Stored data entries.
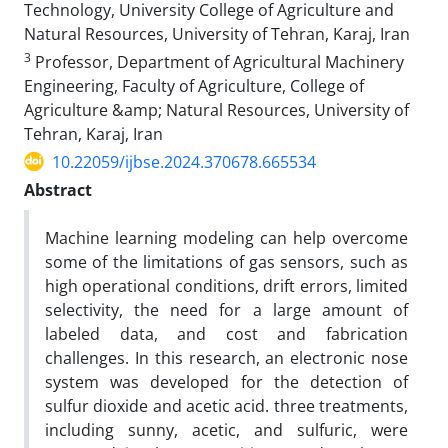
Technology, University College of Agriculture and
Natural Resources, University of Tehran, Karaj, Iran
3
Professor, Department of Agricultural Machinery
Engineering, Faculty of Agriculture, College of
Agriculture &amp; Natural Resources, University of
Tehran, Karaj, Iran
10.22059/ijbse.2024.370678.665534
Abstract
Machine learning modeling can help overcome
some of the limitations of gas sensors, such as
high operational conditions, drift errors, limited
selectivity, the need for a large amount of
labeled data, and cost and fabrication
challenges. In this research, an electronic nose
system was developed for the detection of
sulfur dioxide and acetic acid. three treatments,
including sunny, acetic, and sulfuric, were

TASK OBJECTIVE.
Your task is to copy each line of the data above that holds "acetic".

RESPONSE AREA.
sulfur dioxide and acetic acid. three treatments,
including sunny, acetic, and sulfuric, were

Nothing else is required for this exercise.